One dramatic consequence is the numerous lay-offs in the service industry, which are now approaching the levels of 2010.
This chart from Rystad Energy – the Oslo-based market intelligence company – depicts the full-time-equivalents (FTE) of workers in the top 30 service companies with declared cuts in their work force.
These companies had an aggregated $250 billion in revenues and about 730,000 employees in 2014.
As E&P spending rose significantly by 10% annually from 2010 to 2013, so did the number of people employed in the service industry. Growth in revenues and manpower was key to maintain and increase market share in a growing market.

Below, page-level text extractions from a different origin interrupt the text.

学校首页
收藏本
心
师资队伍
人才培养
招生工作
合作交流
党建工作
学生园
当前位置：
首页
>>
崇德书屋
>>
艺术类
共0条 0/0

In some regions it was challenging to find qualified people such as geologists and petrophysicists. As a consequence, labour costs increased and helped to fuel the cost escalations in the industry.

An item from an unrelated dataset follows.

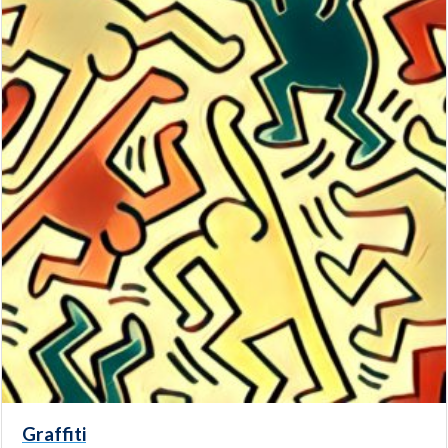
Graffiti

But when the early signs of the falling oil price were evident in the last half of 2014, companies were forced to perform larger organisational improvements in their work stock. Twelve months ago, Brent crude oil was selling for $110-barrel. Now it struggles to float above $50-barrel.
So far into 2015 there have been announced lay-offs close to 13% of the work stock at the largest service companies.
Assuming that these lay-offs are very much representative for the rest of industry, we would expect the top 400 service companies to cut as many as 200,000 workers over the period of 2015-2016.
In the North Sea, there has been substantial focus on the large cuts in the service industry.
The offshore sector in this mature basin is being highly impacted by low oil prices, and activity has slowed down dramatically.
More than 400,000 people are employed in Norway and the United Kingdom in the service industry and the announced reductions are close to 40,000.
Breaking down the cuts in Norway down to segments reveals that most of the cuts are within Maintenance and Operations, which is also the largest cost contributor for E&P companies in the North Sea. Here we see Aibel and Aker Solutions being impacted by imposed MMO scope reductions and efficiency programs.